◆ EXERCISE DESCRIPTION
Below is a listing; restate from it, character for character, the lines beginning at the line holding "We offer 100%" and ending at the line holding "Asian Pop (J-Pop, K-Pop)", both included.

◆ INPUT DATA
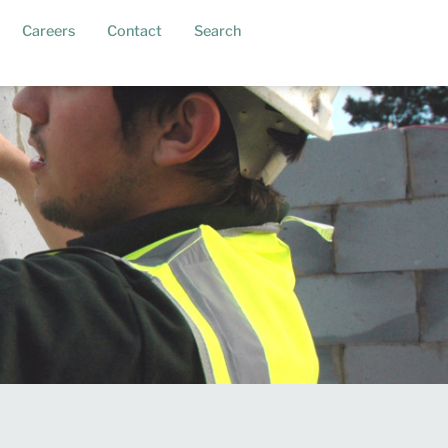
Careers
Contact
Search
==
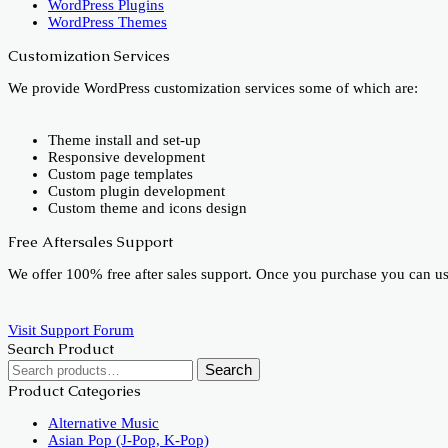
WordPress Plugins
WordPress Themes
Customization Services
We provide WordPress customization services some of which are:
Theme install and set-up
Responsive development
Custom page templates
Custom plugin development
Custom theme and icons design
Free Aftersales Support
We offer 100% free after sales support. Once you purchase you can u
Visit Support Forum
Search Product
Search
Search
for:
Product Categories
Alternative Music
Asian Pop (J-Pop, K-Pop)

◆ SOLUTION TO THIS TASK
We offer 100% free after sales support. Once you purchase you can u
Visit Support Forum
Search Product
Search
Search
for:
Product Categories
Alternative Music
Asian Pop (J-Pop, K-Pop)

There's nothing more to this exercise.